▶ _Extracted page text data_
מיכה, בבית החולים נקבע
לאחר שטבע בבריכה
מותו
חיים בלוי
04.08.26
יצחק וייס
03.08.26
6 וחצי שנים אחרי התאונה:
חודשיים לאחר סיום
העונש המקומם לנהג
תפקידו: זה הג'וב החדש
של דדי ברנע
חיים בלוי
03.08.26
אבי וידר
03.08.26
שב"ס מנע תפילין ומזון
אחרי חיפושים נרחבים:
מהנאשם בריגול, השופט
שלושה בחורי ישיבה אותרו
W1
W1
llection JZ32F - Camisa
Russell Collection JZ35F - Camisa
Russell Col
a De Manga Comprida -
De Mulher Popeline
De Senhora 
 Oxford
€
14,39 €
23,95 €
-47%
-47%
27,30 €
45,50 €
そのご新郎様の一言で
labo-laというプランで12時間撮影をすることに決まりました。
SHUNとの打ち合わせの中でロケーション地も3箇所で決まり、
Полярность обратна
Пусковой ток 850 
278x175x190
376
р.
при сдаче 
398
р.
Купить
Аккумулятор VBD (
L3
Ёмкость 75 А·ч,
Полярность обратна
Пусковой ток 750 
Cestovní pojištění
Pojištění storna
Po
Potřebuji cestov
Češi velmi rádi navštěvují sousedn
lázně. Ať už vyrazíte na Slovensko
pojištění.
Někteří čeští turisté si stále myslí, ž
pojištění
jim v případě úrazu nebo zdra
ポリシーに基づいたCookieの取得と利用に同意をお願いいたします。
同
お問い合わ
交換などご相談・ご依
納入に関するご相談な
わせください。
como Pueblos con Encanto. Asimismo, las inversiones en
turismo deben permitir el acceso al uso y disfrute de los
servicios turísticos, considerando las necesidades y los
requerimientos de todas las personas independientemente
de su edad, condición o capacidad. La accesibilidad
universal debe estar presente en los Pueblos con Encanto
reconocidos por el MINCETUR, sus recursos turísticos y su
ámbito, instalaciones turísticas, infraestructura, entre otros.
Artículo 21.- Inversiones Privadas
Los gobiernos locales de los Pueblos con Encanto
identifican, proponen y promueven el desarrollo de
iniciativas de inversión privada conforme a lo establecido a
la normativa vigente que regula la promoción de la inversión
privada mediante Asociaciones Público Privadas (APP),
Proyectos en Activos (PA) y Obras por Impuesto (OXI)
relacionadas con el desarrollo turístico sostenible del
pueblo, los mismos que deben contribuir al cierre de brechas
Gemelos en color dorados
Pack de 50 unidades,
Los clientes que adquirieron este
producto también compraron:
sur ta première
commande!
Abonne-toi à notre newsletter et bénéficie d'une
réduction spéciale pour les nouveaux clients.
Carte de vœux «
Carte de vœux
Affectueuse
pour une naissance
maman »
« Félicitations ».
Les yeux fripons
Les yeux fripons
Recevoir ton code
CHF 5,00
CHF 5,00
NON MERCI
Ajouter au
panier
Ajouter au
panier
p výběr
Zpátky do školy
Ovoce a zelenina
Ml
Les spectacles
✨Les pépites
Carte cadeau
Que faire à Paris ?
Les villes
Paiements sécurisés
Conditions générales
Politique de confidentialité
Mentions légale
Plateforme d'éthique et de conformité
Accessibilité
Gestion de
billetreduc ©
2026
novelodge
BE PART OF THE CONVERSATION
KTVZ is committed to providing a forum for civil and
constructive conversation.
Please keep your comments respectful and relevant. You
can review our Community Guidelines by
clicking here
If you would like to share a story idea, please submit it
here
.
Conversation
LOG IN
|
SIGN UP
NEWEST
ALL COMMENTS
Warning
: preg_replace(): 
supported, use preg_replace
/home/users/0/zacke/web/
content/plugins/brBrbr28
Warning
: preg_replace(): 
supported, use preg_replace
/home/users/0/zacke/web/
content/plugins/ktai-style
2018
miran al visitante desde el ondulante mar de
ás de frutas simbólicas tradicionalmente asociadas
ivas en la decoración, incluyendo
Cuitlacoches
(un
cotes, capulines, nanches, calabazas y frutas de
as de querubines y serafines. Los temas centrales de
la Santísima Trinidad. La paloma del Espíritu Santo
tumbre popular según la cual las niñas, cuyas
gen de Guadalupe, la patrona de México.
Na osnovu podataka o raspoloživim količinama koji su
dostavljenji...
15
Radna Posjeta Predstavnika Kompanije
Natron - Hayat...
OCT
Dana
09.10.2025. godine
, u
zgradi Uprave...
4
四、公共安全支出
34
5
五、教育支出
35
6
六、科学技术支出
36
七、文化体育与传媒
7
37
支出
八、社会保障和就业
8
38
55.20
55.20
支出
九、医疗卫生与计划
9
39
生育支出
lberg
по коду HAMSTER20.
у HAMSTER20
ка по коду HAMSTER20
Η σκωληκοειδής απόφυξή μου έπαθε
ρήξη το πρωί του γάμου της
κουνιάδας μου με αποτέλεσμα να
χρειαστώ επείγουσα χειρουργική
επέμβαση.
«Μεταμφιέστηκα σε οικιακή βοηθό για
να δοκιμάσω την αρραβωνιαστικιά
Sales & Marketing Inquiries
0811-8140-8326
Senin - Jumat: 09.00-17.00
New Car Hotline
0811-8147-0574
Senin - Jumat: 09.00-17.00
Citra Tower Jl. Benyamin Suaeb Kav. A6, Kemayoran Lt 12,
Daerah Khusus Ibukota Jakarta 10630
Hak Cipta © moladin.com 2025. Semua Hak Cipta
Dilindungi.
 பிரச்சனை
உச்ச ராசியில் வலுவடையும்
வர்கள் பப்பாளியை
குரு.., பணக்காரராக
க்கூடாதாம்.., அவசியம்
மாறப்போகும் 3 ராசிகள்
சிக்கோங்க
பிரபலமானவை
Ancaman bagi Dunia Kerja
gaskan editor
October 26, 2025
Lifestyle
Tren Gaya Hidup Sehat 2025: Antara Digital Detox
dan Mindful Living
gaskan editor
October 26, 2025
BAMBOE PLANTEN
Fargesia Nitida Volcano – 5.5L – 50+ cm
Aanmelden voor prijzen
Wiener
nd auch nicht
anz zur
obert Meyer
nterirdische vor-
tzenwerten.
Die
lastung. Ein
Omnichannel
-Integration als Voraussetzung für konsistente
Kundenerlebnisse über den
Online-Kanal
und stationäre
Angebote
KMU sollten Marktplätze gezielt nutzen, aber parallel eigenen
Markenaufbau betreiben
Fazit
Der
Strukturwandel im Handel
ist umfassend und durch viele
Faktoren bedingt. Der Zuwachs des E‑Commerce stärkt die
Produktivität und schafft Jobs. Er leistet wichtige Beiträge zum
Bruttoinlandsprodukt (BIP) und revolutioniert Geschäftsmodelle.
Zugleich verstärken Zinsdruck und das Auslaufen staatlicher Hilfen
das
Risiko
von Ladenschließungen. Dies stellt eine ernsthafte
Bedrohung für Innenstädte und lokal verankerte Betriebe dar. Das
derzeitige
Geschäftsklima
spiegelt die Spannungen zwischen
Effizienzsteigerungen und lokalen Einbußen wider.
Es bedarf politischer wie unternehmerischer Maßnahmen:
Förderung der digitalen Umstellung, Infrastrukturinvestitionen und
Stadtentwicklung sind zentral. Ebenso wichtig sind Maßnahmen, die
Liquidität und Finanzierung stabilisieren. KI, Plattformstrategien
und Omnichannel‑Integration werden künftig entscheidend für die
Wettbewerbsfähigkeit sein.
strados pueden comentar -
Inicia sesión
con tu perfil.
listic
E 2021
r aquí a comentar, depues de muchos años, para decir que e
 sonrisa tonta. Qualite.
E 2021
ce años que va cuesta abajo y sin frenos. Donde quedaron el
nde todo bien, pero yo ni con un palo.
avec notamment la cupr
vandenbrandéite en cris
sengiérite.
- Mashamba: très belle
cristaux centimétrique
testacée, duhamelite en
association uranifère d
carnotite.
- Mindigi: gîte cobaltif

▶ _What is needed_
Copy out all of the records, keeping every line identical.

▶ _Your response_
מיכה, בבית החולים נקבע
לאחר שטבע בבריכה
מותו
חיים בלוי
04.08.26
יצחק וייס
03.08.26
6 וחצי שנים אחרי התאונה:
חודשיים לאחר סיום
העונש המקומם לנהג
תפקידו: זה הג'וב החדש
של דדי ברנע
חיים בלוי
03.08.26
אבי וידר
03.08.26
שב"ס מנע תפילין ומזון
אחרי חיפושים נרחבים:
מהנאשם בריגול, השופט
שלושה בחורי ישיבה אותרו
W1
W1
llection JZ32F - Camisa
Russell Collection JZ35F - Camisa
Russell Col
a De Manga Comprida -
De Mulher Popeline
De Senhora 
 Oxford
€
14,39 €
23,95 €
-47%
-47%
27,30 €
45,50 €
そのご新郎様の一言で
labo-laというプランで12時間撮影をすることに決まりました。
SHUNとの打ち合わせの中でロケーション地も3箇所で決まり、
Полярность обратна
Пусковой ток 850 
278x175x190
376
р.
при сдаче 
398
р.
Купить
Аккумулятор VBD (
L3
Ёмкость 75 А·ч,
Полярность обратна
Пусковой ток 750 
Cestovní pojištění
Pojištění storna
Po
Potřebuji cestov
Češi velmi rádi navštěvují sousedn
lázně. Ať už vyrazíte na Slovensko
pojištění.
Někteří čeští turisté si stále myslí, ž
pojištění
jim v případě úrazu nebo zdra
ポリシーに基づいたCookieの取得と利用に同意をお願いいたします。
同
お問い合わ
交換などご相談・ご依
納入に関するご相談な
わせください。
como Pueblos con Encanto. Asimismo, las inversiones en
turismo deben permitir el acceso al uso y disfrute de los
servicios turísticos, considerando las necesidades y los
requerimientos de todas las personas independientemente
de su edad, condición o capacidad. La accesibilidad
universal debe estar presente en los Pueblos con Encanto
reconocidos por el MINCETUR, sus recursos turísticos y su
ámbito, instalaciones turísticas, infraestructura, entre otros.
Artículo 21.- Inversiones Privadas
Los gobiernos locales de los Pueblos con Encanto
identifican, proponen y promueven el desarrollo de
iniciativas de inversión privada conforme a lo establecido a
la normativa vigente que regula la promoción de la inversión
privada mediante Asociaciones Público Privadas (APP),
Proyectos en Activos (PA) y Obras por Impuesto (OXI)
relacionadas con el desarrollo turístico sostenible del
pueblo, los mismos que deben contribuir al cierre de brechas
Gemelos en color dorados
Pack de 50 unidades,
Los clientes que adquirieron este
producto también compraron:
sur ta première
commande!
Abonne-toi à notre newsletter et bénéficie d'une
réduction spéciale pour les nouveaux clients.
Carte de vœux «
Carte de vœux
Affectueuse
pour une naissance
maman »
« Félicitations ».
Les yeux fripons
Les yeux fripons
Recevoir ton code
CHF 5,00
CHF 5,00
NON MERCI
Ajouter au
panier
Ajouter au
panier
p výběr
Zpátky do školy
Ovoce a zelenina
Ml
Les spectacles
✨Les pépites
Carte cadeau
Que faire à Paris ?
Les villes
Paiements sécurisés
Conditions générales
Politique de confidentialité
Mentions légale
Plateforme d'éthique et de conformité
Accessibilité
Gestion de
billetreduc ©
2026
novelodge
BE PART OF THE CONVERSATION
KTVZ is committed to providing a forum for civil and
constructive conversation.
Please keep your comments respectful and relevant. You
can review our Community Guidelines by
clicking here
If you would like to share a story idea, please submit it
here
.
Conversation
LOG IN
|
SIGN UP
NEWEST
ALL COMMENTS
Warning
: preg_replace(): 
supported, use preg_replace
/home/users/0/zacke/web/
content/plugins/brBrbr28
Warning
: preg_replace(): 
supported, use preg_replace
/home/users/0/zacke/web/
content/plugins/ktai-style
2018
miran al visitante desde el ondulante mar de
ás de frutas simbólicas tradicionalmente asociadas
ivas en la decoración, incluyendo
Cuitlacoches
(un
cotes, capulines, nanches, calabazas y frutas de
as de querubines y serafines. Los temas centrales de
la Santísima Trinidad. La paloma del Espíritu Santo
tumbre popular según la cual las niñas, cuyas
gen de Guadalupe, la patrona de México.
Na osnovu podataka o raspoloživim količinama koji su
dostavljenji...
15
Radna Posjeta Predstavnika Kompanije
Natron - Hayat...
OCT
Dana
09.10.2025. godine
, u
zgradi Uprave...
4
四、公共安全支出
34
5
五、教育支出
35
6
六、科学技术支出
36
七、文化体育与传媒
7
37
支出
八、社会保障和就业
8
38
55.20
55.20
支出
九、医疗卫生与计划
9
39
生育支出
lberg
по коду HAMSTER20.
у HAMSTER20
ка по коду HAMSTER20
Η σκωληκοειδής απόφυξή μου έπαθε
ρήξη το πρωί του γάμου της
κουνιάδας μου με αποτέλεσμα να
χρειαστώ επείγουσα χειρουργική
επέμβαση.
«Μεταμφιέστηκα σε οικιακή βοηθό για
να δοκιμάσω την αρραβωνιαστικιά
Sales & Marketing Inquiries
0811-8140-8326
Senin - Jumat: 09.00-17.00
New Car Hotline
0811-8147-0574
Senin - Jumat: 09.00-17.00
Citra Tower Jl. Benyamin Suaeb Kav. A6, Kemayoran Lt 12,
Daerah Khusus Ibukota Jakarta 10630
Hak Cipta © moladin.com 2025. Semua Hak Cipta
Dilindungi.
 பிரச்சனை
உச்ச ராசியில் வலுவடையும்
வர்கள் பப்பாளியை
குரு.., பணக்காரராக
க்கூடாதாம்.., அவசியம்
மாறப்போகும் 3 ராசிகள்
சிக்கோங்க
பிரபலமானவை
Ancaman bagi Dunia Kerja
gaskan editor
October 26, 2025
Lifestyle
Tren Gaya Hidup Sehat 2025: Antara Digital Detox
dan Mindful Living
gaskan editor
October 26, 2025
BAMBOE PLANTEN
Fargesia Nitida Volcano – 5.5L – 50+ cm
Aanmelden voor prijzen
Wiener
nd auch nicht
anz zur
obert Meyer
nterirdische vor-
tzenwerten.
Die
lastung. Ein
Omnichannel
-Integration als Voraussetzung für konsistente
Kundenerlebnisse über den
Online-Kanal
und stationäre
Angebote
KMU sollten Marktplätze gezielt nutzen, aber parallel eigenen
Markenaufbau betreiben
Fazit
Der
Strukturwandel im Handel
ist umfassend und durch viele
Faktoren bedingt. Der Zuwachs des E‑Commerce stärkt die
Produktivität und schafft Jobs. Er leistet wichtige Beiträge zum
Bruttoinlandsprodukt (BIP) und revolutioniert Geschäftsmodelle.
Zugleich verstärken Zinsdruck und das Auslaufen staatlicher Hilfen
das
Risiko
von Ladenschließungen. Dies stellt eine ernsthafte
Bedrohung für Innenstädte und lokal verankerte Betriebe dar. Das
derzeitige
Geschäftsklima
spiegelt die Spannungen zwischen
Effizienzsteigerungen und lokalen Einbußen wider.
Es bedarf politischer wie unternehmerischer Maßnahmen:
Förderung der digitalen Umstellung, Infrastrukturinvestitionen und
Stadtentwicklung sind zentral. Ebenso wichtig sind Maßnahmen, die
Liquidität und Finanzierung stabilisieren. KI, Plattformstrategien
und Omnichannel‑Integration werden künftig entscheidend für die
Wettbewerbsfähigkeit sein.
strados pueden comentar -
Inicia sesión
con tu perfil.
listic
E 2021
r aquí a comentar, depues de muchos años, para decir que e
 sonrisa tonta. Qualite.
E 2021
ce años que va cuesta abajo y sin frenos. Donde quedaron el
nde todo bien, pero yo ni con un palo.
avec notamment la cupr
vandenbrandéite en cris
sengiérite.
- Mashamba: très belle
cristaux centimétrique
testacée, duhamelite en
association uranifère d
carnotite.
- Mindigi: gîte cobaltif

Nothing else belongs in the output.